START RECORDS FOR THIS TASK

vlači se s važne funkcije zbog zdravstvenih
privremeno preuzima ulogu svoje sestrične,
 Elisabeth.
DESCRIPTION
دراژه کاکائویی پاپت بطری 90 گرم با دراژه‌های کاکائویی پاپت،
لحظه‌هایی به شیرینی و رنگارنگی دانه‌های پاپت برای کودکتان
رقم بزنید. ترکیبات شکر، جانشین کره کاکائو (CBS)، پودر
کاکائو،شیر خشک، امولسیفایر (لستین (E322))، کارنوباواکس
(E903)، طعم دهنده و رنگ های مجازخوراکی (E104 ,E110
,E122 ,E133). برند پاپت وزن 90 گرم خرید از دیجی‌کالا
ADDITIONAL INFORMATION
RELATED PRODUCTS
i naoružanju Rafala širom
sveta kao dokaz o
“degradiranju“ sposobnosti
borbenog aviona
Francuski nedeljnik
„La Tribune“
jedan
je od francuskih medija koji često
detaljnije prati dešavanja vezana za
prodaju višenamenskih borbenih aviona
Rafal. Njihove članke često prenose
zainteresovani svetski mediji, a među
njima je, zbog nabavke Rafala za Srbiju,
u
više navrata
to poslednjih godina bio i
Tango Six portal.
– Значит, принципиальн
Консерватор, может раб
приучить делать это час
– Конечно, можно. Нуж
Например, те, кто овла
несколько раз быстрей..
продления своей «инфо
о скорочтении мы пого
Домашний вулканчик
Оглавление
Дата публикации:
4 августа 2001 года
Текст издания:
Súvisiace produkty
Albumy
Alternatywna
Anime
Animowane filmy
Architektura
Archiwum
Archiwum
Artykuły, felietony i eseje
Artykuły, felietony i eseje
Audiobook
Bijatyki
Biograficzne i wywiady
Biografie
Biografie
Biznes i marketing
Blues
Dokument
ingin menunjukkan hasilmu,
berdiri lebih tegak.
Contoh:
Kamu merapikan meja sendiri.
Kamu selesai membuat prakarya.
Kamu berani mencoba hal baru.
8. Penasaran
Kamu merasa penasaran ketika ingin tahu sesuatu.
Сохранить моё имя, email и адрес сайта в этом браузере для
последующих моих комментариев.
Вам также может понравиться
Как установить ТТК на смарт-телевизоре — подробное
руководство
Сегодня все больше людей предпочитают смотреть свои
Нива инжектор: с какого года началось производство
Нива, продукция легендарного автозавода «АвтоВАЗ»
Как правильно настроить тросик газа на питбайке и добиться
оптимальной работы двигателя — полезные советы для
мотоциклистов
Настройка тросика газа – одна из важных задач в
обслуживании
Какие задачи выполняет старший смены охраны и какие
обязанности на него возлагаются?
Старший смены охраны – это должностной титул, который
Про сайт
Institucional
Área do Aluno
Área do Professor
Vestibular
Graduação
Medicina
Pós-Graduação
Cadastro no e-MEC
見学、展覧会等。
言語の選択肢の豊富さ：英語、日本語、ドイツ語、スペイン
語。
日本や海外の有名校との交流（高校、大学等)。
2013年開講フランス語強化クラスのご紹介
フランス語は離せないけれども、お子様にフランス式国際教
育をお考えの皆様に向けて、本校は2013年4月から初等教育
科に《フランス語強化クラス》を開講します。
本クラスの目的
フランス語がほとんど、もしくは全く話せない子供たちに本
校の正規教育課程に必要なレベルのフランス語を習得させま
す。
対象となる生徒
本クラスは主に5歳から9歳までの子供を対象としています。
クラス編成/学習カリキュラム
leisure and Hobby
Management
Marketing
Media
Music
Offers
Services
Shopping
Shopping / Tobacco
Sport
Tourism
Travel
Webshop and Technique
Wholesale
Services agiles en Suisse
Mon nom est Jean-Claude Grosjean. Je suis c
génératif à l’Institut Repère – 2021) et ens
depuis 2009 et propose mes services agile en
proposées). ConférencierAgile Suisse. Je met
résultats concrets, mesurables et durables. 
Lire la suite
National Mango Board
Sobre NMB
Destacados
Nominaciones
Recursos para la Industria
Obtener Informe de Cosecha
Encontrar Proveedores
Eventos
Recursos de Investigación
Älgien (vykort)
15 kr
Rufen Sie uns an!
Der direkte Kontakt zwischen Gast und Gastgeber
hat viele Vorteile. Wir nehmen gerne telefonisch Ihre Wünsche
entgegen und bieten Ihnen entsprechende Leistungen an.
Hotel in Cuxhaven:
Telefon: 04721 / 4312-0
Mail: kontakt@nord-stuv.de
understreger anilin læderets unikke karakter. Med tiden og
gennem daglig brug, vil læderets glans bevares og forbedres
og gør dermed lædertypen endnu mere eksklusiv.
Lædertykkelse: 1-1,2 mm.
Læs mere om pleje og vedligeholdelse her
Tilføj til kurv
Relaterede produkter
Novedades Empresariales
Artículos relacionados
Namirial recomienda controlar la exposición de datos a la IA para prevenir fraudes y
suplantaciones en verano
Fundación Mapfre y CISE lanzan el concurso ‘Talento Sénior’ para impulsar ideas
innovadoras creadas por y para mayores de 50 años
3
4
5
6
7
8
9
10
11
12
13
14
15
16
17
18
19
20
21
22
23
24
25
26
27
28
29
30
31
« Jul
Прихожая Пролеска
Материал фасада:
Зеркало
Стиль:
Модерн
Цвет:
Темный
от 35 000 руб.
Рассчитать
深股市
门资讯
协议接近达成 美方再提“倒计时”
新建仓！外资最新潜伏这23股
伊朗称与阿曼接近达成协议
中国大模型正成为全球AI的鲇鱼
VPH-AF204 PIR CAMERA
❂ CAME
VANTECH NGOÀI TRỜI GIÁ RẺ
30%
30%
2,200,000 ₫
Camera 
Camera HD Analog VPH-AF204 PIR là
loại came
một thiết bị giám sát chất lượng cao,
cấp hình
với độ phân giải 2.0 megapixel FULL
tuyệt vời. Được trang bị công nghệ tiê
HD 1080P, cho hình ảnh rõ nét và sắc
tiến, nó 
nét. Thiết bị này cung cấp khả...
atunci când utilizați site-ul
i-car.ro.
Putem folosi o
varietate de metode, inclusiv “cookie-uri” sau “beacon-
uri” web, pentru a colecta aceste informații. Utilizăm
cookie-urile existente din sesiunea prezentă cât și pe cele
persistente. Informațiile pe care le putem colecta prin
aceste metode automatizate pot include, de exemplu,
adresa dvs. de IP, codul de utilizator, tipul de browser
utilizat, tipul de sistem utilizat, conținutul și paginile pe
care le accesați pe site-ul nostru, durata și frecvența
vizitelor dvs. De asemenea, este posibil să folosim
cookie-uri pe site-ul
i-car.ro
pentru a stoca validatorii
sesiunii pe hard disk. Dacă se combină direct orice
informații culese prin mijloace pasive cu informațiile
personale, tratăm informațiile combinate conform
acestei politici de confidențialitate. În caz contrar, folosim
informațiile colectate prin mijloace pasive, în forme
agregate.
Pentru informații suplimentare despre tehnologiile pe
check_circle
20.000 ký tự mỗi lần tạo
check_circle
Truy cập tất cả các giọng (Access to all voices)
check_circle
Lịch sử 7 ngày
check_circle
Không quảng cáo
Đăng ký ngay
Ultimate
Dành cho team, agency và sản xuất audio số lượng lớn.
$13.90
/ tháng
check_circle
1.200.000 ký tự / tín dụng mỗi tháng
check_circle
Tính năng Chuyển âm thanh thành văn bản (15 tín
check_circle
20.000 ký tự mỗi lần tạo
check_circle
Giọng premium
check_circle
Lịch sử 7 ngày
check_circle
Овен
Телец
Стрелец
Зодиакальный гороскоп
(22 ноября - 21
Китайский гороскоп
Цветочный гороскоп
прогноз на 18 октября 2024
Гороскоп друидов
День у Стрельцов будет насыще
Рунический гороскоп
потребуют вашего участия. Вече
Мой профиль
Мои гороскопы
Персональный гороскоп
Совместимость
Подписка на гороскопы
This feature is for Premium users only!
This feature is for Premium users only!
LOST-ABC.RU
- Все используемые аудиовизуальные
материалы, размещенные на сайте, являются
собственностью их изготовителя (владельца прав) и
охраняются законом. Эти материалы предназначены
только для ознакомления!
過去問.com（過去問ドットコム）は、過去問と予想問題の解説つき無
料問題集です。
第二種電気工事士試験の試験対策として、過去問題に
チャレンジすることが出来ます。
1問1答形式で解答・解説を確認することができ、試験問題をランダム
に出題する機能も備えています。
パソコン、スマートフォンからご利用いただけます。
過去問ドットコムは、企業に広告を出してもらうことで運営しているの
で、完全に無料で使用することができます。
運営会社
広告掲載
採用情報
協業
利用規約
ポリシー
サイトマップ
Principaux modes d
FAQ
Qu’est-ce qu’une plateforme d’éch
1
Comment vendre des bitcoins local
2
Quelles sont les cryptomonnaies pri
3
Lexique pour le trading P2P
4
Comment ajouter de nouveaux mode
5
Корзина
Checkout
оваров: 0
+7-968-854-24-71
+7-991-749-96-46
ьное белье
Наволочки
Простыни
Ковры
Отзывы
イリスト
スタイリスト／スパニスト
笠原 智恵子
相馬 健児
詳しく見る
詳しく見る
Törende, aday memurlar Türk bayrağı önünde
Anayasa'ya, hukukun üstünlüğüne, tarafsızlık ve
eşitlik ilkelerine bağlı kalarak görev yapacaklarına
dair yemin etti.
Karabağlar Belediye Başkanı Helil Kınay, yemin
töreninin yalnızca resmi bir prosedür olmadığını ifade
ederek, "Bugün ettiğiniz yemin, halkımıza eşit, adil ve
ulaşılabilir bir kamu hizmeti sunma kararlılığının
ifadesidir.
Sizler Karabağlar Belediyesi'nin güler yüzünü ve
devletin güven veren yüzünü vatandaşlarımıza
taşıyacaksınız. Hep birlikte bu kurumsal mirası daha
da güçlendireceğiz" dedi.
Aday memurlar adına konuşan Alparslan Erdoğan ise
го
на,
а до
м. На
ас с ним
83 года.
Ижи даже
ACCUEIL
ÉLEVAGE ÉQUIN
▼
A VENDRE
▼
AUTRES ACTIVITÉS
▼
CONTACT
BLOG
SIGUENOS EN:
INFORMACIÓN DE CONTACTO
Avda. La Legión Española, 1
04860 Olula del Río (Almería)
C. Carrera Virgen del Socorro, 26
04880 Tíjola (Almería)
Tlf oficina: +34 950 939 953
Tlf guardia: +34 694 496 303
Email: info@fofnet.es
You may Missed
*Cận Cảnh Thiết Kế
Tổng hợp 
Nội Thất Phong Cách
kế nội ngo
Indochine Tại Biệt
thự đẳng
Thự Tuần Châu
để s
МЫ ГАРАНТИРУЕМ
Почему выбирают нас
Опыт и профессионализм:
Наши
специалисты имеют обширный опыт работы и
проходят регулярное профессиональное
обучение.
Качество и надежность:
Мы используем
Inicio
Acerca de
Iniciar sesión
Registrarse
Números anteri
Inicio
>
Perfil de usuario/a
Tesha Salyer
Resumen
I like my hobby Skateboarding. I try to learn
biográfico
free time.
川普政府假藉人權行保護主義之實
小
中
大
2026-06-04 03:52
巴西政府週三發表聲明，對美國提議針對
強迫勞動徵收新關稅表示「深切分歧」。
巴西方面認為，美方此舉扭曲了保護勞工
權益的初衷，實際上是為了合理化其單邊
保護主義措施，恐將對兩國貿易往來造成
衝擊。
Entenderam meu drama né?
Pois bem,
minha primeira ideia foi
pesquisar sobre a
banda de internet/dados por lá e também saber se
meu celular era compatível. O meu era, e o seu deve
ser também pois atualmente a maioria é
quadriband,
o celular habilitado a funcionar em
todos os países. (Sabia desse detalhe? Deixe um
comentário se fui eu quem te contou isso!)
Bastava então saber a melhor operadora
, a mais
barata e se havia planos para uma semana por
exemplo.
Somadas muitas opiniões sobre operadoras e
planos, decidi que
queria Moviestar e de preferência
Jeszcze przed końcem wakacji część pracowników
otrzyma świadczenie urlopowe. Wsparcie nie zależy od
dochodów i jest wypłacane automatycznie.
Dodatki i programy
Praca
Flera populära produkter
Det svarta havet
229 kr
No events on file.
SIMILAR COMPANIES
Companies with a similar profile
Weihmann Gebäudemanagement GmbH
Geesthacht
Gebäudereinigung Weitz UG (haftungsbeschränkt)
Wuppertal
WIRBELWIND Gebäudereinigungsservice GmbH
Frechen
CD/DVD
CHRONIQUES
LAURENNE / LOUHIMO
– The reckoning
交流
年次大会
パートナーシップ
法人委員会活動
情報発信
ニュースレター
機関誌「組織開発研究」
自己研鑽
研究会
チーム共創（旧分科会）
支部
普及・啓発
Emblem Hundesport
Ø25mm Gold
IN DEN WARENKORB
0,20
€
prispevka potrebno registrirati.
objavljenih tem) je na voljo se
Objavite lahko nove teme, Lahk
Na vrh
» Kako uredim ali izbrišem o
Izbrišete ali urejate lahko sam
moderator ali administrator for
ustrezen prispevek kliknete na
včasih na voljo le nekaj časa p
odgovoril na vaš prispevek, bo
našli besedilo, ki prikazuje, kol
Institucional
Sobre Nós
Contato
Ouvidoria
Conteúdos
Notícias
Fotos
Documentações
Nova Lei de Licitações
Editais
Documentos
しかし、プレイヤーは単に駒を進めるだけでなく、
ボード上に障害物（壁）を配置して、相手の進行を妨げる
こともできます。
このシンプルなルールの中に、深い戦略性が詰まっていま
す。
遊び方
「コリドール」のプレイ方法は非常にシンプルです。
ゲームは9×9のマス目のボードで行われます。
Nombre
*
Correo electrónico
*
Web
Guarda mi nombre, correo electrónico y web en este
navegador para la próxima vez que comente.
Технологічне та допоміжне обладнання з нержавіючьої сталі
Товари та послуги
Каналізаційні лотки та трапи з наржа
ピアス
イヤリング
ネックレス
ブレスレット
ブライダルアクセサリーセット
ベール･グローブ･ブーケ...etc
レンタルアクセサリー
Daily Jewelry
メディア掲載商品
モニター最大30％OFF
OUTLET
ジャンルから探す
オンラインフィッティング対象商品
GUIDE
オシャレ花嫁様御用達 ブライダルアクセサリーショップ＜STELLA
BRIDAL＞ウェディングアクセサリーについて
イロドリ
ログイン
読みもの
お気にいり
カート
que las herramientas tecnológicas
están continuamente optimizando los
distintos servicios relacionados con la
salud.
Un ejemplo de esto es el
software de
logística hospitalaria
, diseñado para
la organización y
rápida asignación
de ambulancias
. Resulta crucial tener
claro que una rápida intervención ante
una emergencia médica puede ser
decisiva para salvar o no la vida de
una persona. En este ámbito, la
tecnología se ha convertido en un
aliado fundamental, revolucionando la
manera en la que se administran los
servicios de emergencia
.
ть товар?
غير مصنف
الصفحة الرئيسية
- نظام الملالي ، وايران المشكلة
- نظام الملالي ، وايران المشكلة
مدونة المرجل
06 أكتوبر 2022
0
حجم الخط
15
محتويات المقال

END RECORDS FOR THIS TASK

§ TASK REQUIREMENTS:
Using the entries above, repeat only the lines from the one containing "eşit, adil ve" through the one containing "2026-06-04 03:52", end lines included.

§ WRITTEN REPLY:
ederek, "Bugün ettiğiniz yemin, halkımıza eşit, adil ve
ulaşılabilir bir kamu hizmeti sunma kararlılığının
ifadesidir.
Sizler Karabağlar Belediyesi'nin güler yüzünü ve
devletin güven veren yüzünü vatandaşlarımıza
taşıyacaksınız. Hep birlikte bu kurumsal mirası daha
da güçlendireceğiz" dedi.
Aday memurlar adına konuşan Alparslan Erdoğan ise
го
на,
а до
м. На
ас с ним
83 года.
Ижи даже
ACCUEIL
ÉLEVAGE ÉQUIN
▼
A VENDRE
▼
AUTRES ACTIVITÉS
▼
CONTACT
BLOG
SIGUENOS EN:
INFORMACIÓN DE CONTACTO
Avda. La Legión Española, 1
04860 Olula del Río (Almería)
C. Carrera Virgen del Socorro, 26
04880 Tíjola (Almería)
Tlf oficina: +34 950 939 953
Tlf guardia: +34 694 496 303
Email: info@fofnet.es
You may Missed
*Cận Cảnh Thiết Kế
Tổng hợp 
Nội Thất Phong Cách
kế nội ngo
Indochine Tại Biệt
thự đẳng
Thự Tuần Châu
để s
МЫ ГАРАНТИРУЕМ
Почему выбирают нас
Опыт и профессионализм:
Наши
специалисты имеют обширный опыт работы и
проходят регулярное профессиональное
обучение.
Качество и надежность:
Мы используем
Inicio
Acerca de
Iniciar sesión
Registrarse
Números anteri
Inicio
>
Perfil de usuario/a
Tesha Salyer
Resumen
I like my hobby Skateboarding. I try to learn
biográfico
free time.
川普政府假藉人權行保護主義之實
小
中
大
2026-06-04 03:52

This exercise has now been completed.